Write out every record in full, keeping each character exactly as it is.

** Opening Records supplied block **

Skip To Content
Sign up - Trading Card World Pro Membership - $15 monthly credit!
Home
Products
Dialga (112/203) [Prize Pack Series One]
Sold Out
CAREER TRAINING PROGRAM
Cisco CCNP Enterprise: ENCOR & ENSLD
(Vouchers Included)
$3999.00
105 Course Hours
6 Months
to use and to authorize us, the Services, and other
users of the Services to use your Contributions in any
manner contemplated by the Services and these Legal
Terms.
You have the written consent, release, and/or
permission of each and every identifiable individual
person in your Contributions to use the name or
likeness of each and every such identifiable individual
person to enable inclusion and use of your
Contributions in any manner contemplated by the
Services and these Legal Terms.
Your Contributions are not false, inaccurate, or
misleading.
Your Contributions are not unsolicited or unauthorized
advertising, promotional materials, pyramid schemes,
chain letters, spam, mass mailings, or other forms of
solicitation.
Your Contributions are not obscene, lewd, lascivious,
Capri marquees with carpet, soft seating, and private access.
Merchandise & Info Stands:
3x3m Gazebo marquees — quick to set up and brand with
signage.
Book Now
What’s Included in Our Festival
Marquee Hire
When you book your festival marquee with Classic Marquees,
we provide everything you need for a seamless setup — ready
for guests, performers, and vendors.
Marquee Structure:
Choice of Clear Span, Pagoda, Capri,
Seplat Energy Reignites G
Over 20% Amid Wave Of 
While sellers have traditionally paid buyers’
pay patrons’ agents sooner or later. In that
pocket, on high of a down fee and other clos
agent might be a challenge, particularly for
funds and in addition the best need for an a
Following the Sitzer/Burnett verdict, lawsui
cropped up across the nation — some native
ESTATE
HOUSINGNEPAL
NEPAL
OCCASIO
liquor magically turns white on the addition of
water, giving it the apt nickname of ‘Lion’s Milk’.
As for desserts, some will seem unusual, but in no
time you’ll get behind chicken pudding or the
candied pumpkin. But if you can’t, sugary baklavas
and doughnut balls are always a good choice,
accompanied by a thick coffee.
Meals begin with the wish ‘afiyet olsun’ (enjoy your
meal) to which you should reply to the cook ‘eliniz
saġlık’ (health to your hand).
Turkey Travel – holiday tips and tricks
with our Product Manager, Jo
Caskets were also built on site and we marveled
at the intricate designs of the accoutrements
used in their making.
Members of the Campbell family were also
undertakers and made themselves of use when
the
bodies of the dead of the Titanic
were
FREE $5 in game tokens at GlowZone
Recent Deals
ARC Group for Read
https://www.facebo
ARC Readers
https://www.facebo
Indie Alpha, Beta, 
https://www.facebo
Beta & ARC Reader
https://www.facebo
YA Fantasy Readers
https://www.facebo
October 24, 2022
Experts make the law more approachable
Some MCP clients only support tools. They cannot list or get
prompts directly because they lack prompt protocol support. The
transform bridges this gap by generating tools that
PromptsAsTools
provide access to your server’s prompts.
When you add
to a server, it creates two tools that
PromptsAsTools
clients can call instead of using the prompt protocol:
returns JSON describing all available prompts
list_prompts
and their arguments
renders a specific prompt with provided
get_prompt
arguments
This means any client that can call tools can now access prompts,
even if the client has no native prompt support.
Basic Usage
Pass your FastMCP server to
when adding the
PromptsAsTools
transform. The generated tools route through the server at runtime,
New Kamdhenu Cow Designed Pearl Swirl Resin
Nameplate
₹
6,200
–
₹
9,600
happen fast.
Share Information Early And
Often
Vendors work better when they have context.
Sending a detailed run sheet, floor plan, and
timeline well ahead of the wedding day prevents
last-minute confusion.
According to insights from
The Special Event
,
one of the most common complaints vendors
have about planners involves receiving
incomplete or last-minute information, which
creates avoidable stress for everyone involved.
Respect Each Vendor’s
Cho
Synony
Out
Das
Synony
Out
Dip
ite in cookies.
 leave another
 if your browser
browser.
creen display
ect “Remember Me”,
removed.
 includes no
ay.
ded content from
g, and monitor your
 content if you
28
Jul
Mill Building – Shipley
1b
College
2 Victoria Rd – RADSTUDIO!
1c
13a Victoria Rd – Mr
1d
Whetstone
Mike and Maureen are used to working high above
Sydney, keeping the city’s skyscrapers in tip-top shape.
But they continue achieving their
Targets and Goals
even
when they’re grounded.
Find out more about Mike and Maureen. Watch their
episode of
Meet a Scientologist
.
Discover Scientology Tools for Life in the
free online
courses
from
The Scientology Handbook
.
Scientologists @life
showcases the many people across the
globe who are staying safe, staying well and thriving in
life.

** Closing Records supplied block **

- [Reply]:
Skip To Content
Sign up - Trading Card World Pro Membership - $15 monthly credit!
Home
Products
Dialga (112/203) [Prize Pack Series One]
Sold Out
CAREER TRAINING PROGRAM
Cisco CCNP Enterprise: ENCOR & ENSLD
(Vouchers Included)
$3999.00
105 Course Hours
6 Months
to use and to authorize us, the Services, and other
users of the Services to use your Contributions in any
manner contemplated by the Services and these Legal
Terms.
You have the written consent, release, and/or
permission of each and every identifiable individual
person in your Contributions to use the name or
likeness of each and every such identifiable individual
person to enable inclusion and use of your
Contributions in any manner contemplated by the
Services and these Legal Terms.
Your Contributions are not false, inaccurate, or
misleading.
Your Contributions are not unsolicited or unauthorized
advertising, promotional materials, pyramid schemes,
chain letters, spam, mass mailings, or other forms of
solicitation.
Your Contributions are not obscene, lewd, lascivious,
Capri marquees with carpet, soft seating, and private access.
Merchandise & Info Stands:
3x3m Gazebo marquees — quick to set up and brand with
signage.
Book Now
What’s Included in Our Festival
Marquee Hire
When you book your festival marquee with Classic Marquees,
we provide everything you need for a seamless setup — ready
for guests, performers, and vendors.
Marquee Structure:
Choice of Clear Span, Pagoda, Capri,
Seplat Energy Reignites G
Over 20% Amid Wave Of 
While sellers have traditionally paid buyers’
pay patrons’ agents sooner or later. In that
pocket, on high of a down fee and other clos
agent might be a challenge, particularly for
funds and in addition the best need for an a
Following the Sitzer/Burnett verdict, lawsui
cropped up across the nation — some native
ESTATE
HOUSINGNEPAL
NEPAL
OCCASIO
liquor magically turns white on the addition of
water, giving it the apt nickname of ‘Lion’s Milk’.
As for desserts, some will seem unusual, but in no
time you’ll get behind chicken pudding or the
candied pumpkin. But if you can’t, sugary baklavas
and doughnut balls are always a good choice,
accompanied by a thick coffee.
Meals begin with the wish ‘afiyet olsun’ (enjoy your
meal) to which you should reply to the cook ‘eliniz
saġlık’ (health to your hand).
Turkey Travel – holiday tips and tricks
with our Product Manager, Jo
Caskets were also built on site and we marveled
at the intricate designs of the accoutrements
used in their making.
Members of the Campbell family were also
undertakers and made themselves of use when
the
bodies of the dead of the Titanic
were
FREE $5 in game tokens at GlowZone
Recent Deals
ARC Group for Read
https://www.facebo
ARC Readers
https://www.facebo
Indie Alpha, Beta, 
https://www.facebo
Beta & ARC Reader
https://www.facebo
YA Fantasy Readers
https://www.facebo
October 24, 2022
Experts make the law more approachable
Some MCP clients only support tools. They cannot list or get
prompts directly because they lack prompt protocol support. The
transform bridges this gap by generating tools that
PromptsAsTools
provide access to your server’s prompts.
When you add
to a server, it creates two tools that
PromptsAsTools
clients can call instead of using the prompt protocol:
returns JSON describing all available prompts
list_prompts
and their arguments
renders a specific prompt with provided
get_prompt
arguments
This means any client that can call tools can now access prompts,
even if the client has no native prompt support.
Basic Usage
Pass your FastMCP server to
when adding the
PromptsAsTools
transform. The generated tools route through the server at runtime,
New Kamdhenu Cow Designed Pearl Swirl Resin
Nameplate
₹
6,200
–
₹
9,600
happen fast.
Share Information Early And
Often
Vendors work better when they have context.
Sending a detailed run sheet, floor plan, and
timeline well ahead of the wedding day prevents
last-minute confusion.
According to insights from
The Special Event
,
one of the most common complaints vendors
have about planners involves receiving
incomplete or last-minute information, which
creates avoidable stress for everyone involved.
Respect Each Vendor’s
Cho
Synony
Out
Das
Synony
Out
Dip
ite in cookies.
 leave another
 if your browser
browser.
creen display
ect “Remember Me”,
removed.
 includes no
ay.
ded content from
g, and monitor your
 content if you
28
Jul
Mill Building – Shipley
1b
College
2 Victoria Rd – RADSTUDIO!
1c
13a Victoria Rd – Mr
1d
Whetstone
Mike and Maureen are used to working high above
Sydney, keeping the city’s skyscrapers in tip-top shape.
But they continue achieving their
Targets and Goals
even
when they’re grounded.
Find out more about Mike and Maureen. Watch their
episode of
Meet a Scientologist
.
Discover Scientology Tools for Life in the
free online
courses
from
The Scientology Handbook
.
Scientologists @life
showcases the many people across the
globe who are staying safe, staying well and thriving in
life.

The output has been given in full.